The study conducted by researchers at Johns Hopkins Medical Institutions is titled “Hypoxia Triggers SENP1 (Sentrin-Specific Protease 1) Modulation of KLF15 (Kruppel-Like Factor 15) and Transcriptional Regulation of Arg2 (Arginase 2) in Pulmonary Endothelium.”

The KLF protein family regulates the development and function of blood vessels, but until now there was no evidence that KLF15 could play a role in blood vessels’ stability in the lungs.

First, the researchers evaluated the levels of this protein and found it was present in pulmonary endothelial cells. However, when these cells were exposed to low levels of oxygen (hypoxia, a pulmonary hypertension-like state) KLF15’s levels decreased significantly. This KLF15 response to hypoxia was specific to the lungs, as other endothelial cells did not show a similar KLF15 reduction.

Reduction of the protein promoted several changes to the cells, as KLF15 mediated the repression or production of other proteins that contribute to blood vessels’ maintenance.

In particular, KLF15 was found to regulate the production of nitric oxide that can enhance blood vessels’ dilation, as well as prevent the production of reactive oxygen species (ROS) that can damage cells.

“When cells get exposed to low oxygen levels, they produce large amounts of ROS that are injurious, and also lower amounts of nitric oxide, which is protective,” Deepesh Pandey, PhD, said in a press release. Pandey is assistant professor at the Johns Hopkins University School of Medicine and lead author of the study. “When we increase the expression of KLF15 in these cells, the production of reactive oxygen species and nitric oxide is restored to normal.”

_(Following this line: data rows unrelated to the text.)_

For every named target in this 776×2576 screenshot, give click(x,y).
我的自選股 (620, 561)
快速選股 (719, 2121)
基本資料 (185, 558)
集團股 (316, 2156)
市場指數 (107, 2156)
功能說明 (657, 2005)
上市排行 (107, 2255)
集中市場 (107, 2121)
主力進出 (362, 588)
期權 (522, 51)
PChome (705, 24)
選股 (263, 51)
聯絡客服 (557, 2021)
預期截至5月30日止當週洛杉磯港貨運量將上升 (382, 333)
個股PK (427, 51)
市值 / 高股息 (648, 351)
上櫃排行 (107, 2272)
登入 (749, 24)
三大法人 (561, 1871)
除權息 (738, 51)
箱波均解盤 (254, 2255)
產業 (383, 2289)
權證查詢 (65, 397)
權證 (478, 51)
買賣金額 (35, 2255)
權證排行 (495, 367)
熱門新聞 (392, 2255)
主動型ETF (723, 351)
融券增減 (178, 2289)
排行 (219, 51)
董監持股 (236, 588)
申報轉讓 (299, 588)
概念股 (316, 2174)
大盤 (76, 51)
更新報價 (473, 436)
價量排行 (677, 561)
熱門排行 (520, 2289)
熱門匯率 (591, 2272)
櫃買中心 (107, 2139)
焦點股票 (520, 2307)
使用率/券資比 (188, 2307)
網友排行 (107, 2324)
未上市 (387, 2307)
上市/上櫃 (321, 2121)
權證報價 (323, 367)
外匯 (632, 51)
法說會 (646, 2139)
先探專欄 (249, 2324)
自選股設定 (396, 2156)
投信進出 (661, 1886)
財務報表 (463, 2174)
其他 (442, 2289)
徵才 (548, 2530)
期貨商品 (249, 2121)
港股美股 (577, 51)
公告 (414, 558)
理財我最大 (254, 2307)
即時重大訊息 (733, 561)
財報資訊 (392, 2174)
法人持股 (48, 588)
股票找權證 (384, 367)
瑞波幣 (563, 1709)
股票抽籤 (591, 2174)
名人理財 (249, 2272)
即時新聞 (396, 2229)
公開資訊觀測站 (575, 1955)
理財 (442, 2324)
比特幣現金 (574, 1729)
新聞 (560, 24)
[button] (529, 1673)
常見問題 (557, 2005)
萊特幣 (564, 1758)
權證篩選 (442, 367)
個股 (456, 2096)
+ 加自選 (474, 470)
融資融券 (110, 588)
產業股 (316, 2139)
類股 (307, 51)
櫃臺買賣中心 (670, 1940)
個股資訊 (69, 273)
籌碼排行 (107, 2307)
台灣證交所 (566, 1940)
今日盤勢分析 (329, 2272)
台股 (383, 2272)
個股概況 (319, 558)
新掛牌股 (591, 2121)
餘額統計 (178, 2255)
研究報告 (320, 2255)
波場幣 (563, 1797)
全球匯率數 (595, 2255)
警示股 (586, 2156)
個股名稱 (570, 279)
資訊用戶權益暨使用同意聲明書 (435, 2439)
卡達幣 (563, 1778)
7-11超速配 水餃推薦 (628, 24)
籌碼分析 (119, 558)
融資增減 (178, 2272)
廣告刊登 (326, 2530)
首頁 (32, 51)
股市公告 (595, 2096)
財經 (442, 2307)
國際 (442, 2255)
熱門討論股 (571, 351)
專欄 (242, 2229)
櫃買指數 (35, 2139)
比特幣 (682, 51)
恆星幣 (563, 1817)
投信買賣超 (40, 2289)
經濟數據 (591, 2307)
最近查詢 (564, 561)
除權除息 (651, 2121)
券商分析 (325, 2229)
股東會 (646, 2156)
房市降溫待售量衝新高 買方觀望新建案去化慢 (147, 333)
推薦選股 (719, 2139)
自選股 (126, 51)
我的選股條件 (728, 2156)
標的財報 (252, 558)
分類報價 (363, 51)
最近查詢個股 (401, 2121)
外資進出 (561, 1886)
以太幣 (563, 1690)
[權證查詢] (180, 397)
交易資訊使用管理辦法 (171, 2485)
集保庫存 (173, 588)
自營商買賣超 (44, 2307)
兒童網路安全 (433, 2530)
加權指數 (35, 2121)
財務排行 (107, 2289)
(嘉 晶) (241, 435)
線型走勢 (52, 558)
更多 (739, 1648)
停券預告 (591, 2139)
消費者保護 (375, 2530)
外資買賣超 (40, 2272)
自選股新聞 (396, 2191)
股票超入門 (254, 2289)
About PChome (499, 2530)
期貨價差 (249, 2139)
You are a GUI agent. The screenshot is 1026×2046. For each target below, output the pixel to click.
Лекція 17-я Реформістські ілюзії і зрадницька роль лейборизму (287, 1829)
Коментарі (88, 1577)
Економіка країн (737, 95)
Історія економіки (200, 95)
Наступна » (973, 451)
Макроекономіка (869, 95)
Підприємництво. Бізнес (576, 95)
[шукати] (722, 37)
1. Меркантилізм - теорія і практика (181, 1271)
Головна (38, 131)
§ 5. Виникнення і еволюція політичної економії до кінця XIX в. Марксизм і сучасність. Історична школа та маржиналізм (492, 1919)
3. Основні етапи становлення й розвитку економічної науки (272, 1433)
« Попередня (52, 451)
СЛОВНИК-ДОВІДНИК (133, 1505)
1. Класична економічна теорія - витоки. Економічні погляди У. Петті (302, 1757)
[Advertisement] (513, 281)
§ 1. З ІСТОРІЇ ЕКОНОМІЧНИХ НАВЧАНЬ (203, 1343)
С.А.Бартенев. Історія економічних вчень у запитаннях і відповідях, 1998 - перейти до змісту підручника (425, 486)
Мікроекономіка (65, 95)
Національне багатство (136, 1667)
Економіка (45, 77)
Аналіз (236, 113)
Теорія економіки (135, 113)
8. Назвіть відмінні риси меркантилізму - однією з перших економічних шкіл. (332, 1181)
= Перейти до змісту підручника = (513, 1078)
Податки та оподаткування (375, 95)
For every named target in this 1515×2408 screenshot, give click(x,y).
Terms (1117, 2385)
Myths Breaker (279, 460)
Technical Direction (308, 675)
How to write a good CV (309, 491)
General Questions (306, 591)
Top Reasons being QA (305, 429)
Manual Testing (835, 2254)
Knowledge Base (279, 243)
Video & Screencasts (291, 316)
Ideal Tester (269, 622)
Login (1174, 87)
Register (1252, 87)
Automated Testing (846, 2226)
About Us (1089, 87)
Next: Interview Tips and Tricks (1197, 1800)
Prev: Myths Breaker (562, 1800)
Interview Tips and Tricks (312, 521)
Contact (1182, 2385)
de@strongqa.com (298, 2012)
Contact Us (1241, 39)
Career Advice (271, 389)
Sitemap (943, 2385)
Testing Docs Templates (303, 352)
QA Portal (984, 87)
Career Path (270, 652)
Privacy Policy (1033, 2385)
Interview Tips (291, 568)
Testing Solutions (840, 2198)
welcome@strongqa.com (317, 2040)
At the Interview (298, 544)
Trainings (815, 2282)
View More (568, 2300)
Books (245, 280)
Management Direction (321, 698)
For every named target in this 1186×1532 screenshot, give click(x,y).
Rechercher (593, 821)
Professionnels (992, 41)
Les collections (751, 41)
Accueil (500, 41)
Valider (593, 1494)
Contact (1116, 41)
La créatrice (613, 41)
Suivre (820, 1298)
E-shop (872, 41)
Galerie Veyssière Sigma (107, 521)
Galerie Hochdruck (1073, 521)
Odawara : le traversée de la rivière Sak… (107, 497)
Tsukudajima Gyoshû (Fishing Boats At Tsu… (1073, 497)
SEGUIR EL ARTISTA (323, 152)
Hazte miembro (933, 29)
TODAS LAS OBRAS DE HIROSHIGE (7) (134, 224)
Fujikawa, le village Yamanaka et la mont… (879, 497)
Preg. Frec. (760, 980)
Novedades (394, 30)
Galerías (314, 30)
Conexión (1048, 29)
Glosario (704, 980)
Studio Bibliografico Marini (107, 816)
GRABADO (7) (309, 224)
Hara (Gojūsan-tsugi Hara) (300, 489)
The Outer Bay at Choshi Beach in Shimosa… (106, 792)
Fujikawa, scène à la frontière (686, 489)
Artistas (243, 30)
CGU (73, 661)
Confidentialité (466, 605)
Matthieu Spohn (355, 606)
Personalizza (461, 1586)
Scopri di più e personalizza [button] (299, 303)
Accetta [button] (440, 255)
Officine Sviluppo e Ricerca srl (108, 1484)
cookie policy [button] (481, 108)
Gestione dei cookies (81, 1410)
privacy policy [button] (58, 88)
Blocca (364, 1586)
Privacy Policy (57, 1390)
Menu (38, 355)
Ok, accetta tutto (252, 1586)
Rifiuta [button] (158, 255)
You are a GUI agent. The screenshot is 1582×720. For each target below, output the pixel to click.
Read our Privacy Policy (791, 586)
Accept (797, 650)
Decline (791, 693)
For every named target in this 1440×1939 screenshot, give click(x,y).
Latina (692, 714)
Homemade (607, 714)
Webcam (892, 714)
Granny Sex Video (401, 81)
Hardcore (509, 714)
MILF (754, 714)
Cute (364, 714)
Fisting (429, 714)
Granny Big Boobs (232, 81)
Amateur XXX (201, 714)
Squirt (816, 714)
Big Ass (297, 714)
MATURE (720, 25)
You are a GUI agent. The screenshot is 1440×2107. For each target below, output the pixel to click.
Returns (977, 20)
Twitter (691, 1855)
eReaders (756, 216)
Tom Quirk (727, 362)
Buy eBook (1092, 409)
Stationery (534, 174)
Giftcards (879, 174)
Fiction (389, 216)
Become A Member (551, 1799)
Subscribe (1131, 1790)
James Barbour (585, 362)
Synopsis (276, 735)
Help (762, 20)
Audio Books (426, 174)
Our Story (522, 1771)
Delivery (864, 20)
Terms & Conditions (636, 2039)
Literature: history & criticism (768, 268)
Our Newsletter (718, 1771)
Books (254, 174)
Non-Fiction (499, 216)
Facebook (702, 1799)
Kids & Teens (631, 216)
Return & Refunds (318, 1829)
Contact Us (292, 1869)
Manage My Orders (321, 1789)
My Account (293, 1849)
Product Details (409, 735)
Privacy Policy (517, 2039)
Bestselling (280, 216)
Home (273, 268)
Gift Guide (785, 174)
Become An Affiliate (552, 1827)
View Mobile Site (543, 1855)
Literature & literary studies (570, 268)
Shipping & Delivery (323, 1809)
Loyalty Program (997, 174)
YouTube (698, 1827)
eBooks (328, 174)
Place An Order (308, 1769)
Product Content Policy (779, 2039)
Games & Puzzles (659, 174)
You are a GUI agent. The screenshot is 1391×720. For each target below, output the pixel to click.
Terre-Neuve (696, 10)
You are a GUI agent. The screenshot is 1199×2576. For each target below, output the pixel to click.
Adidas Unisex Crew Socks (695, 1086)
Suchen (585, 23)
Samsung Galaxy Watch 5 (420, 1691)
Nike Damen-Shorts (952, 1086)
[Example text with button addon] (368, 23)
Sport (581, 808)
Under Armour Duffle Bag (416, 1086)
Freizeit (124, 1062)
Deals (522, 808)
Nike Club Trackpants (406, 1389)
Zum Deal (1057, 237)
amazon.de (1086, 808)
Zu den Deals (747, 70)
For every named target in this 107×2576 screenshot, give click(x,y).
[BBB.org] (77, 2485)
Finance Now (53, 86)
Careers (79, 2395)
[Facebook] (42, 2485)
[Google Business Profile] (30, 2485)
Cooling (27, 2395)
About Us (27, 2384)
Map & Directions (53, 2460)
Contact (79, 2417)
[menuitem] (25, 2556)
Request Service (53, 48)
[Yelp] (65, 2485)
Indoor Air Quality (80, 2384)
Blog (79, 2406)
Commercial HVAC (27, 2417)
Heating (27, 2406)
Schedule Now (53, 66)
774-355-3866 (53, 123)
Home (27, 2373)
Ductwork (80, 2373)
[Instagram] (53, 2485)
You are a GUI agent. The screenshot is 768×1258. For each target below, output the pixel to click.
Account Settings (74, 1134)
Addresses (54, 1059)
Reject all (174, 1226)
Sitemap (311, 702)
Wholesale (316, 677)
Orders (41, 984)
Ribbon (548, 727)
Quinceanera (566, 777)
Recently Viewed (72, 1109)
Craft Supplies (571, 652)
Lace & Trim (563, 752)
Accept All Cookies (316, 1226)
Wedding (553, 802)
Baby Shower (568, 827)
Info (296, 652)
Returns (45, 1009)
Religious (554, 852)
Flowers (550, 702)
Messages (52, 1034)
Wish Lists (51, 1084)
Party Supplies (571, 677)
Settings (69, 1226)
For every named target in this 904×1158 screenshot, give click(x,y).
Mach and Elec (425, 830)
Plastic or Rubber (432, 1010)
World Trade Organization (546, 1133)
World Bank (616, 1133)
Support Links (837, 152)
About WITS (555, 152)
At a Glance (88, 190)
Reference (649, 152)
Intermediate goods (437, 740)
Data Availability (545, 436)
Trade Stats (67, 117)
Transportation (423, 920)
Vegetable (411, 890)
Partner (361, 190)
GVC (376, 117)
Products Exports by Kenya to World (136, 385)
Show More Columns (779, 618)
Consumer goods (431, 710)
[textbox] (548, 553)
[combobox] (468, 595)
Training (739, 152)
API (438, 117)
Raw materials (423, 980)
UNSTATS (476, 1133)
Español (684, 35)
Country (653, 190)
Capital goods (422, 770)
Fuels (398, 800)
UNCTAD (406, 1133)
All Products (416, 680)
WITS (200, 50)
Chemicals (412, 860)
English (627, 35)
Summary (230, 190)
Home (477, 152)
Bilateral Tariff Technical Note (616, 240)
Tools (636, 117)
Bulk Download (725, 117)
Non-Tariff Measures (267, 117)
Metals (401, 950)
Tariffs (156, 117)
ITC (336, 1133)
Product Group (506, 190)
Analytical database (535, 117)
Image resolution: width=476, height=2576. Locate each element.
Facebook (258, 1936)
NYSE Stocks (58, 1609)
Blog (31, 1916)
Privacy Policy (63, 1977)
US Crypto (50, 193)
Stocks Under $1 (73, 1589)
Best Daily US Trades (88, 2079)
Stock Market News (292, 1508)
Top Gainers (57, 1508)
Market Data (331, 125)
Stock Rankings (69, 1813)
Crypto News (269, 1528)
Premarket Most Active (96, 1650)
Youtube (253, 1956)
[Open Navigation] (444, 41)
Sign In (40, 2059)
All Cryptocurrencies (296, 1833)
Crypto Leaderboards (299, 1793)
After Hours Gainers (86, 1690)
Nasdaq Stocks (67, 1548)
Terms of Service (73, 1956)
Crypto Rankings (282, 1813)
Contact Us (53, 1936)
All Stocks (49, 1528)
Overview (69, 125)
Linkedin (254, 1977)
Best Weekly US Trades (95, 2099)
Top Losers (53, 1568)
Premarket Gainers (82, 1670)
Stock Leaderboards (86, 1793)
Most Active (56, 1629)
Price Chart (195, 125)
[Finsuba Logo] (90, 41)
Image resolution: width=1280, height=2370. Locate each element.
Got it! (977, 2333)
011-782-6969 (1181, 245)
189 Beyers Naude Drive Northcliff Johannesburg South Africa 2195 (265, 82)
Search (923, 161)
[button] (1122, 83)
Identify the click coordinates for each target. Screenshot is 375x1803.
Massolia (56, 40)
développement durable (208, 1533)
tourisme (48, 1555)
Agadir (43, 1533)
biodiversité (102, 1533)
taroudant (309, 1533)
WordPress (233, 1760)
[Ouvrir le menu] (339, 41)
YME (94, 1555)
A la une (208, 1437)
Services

Further experiments revealed that in hypoxic conditions, KLF15 is targeted for degradation in pulmonary endothelial cells, which as a consequence triggers ROS production and nitric oxide reduction. However, when the team modified the cells to increase KLF15 levels, these potentially harmful effects were reversed and the cells regained their normal function.

These findings demonstrate that KLF15 is not only critical for pulmonary blood vessels function and maintenance, but it also could be a potential therapeutic target.

“Our experiments advance our understanding of the way low oxygen levels make blood vessels sick,” said Lewis Romer, MD, senior co-author of the study and professor at the Johns Hopkins University School of Medicine. “The findings also potentially advance the search for drugs that not only control pulmonary hypertension but also may reverse the disease or cure it.”

The team is planning to further evaluate strategies to increase KLF15 levels as a treatment option for pulmonary hypertension in animal models.